Normalization¶

Normalization reduces data redundancy and ensures integrity by organizing tables. 1NF — atomic values, no repeating groups. 2NF — 1NF + no partial dependencies (every non-key column depends on the FULL primary key). 3NF — 2NF + no transitive dependencies (non-key columns depend only on the key). Denormalization intentionally adds redundancy for read performance (common in OLAP/analytics).

Key Concepts¶

Deep Dive: Normal Forms with Examples

Unnormalized: | OrderID | Customer | Items | |---------|----------|-------| | 1 | John | Laptop, Mouse | | 2 | Jane | Keyboard |

1NF — Atomic values, no repeating groups: | OrderID | Customer | Item | |---------|----------|------| | 1 | John | Laptop | | 1 | John | Mouse | | 2 | Jane | Keyboard |

2NF — Remove partial dependencies:

Problem: Customer depends on OrderID, not the full key (OrderID, Item).

Orders table: | OrderID | Customer | |---------|----------| | 1 | John | | 2 | Jane |

OrderItems table: | OrderID | Item | |---------|------| | 1 | Laptop | | 1 | Mouse | | 2 | Keyboard |

3NF — Remove transitive dependencies:

Problem: If Customer → City (city depends on customer, not order).

Customers table: | CustomerID | Name | City | |------------|------|------| | 1 | John | NYC | | 2 | Jane | LA |

Orders table: | OrderID | CustomerID | |---------|------------| | 1 | 1 | | 2 | 2 |

Deep Dive: When to Denormalize

Denormalization adds redundancy intentionally for performance.

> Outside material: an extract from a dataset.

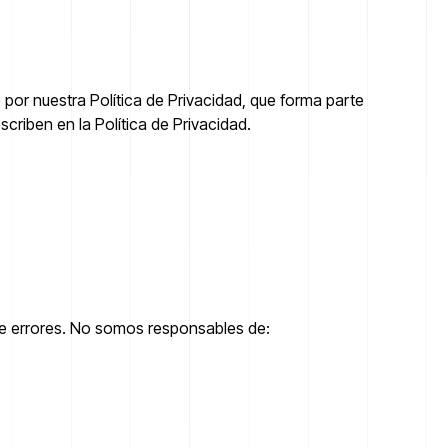
 por nuestra Política de Privacidad, que forma parte
scriben en la Política de Privacidad.
 de errores. No somos responsables de:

Scenarios: - Read-heavy workloads — avoid expensive JOINs - Analytics/reporting — pre-computed aggregates - Caching layer — materialized views

Example:

-- Normalized (requires JOIN)
SELECT o.id, c.name, c.email
FROM orders o
JOIN customers c ON o.customer_id = c.id;

-- Denormalized (no JOIN, faster read)
SELECT id, customer_name, customer_email
FROM orders_denormalized;

Trade-offs: | | Normalized | Denormalized | |-|-----------|-------------| | Redundancy | Minimal | Intentional | | Write speed | Faster | Slower (update multiple places) | | Read speed | Slower (JOINs) | Faster (no JOINs) | | Consistency | Easier | Harder (sync redundant data) | | Use case | OLTP (transactions) | OLAP (analytics) |

Common Interview Questions

What is normalization? Why is it important?
Explain 1NF, 2NF, and 3NF with examples.
What is denormalization? When would you use it?
What is the difference between OLTP and OLAP?
Can you over-normalize a database?
What is a partial dependency? Transitive dependency?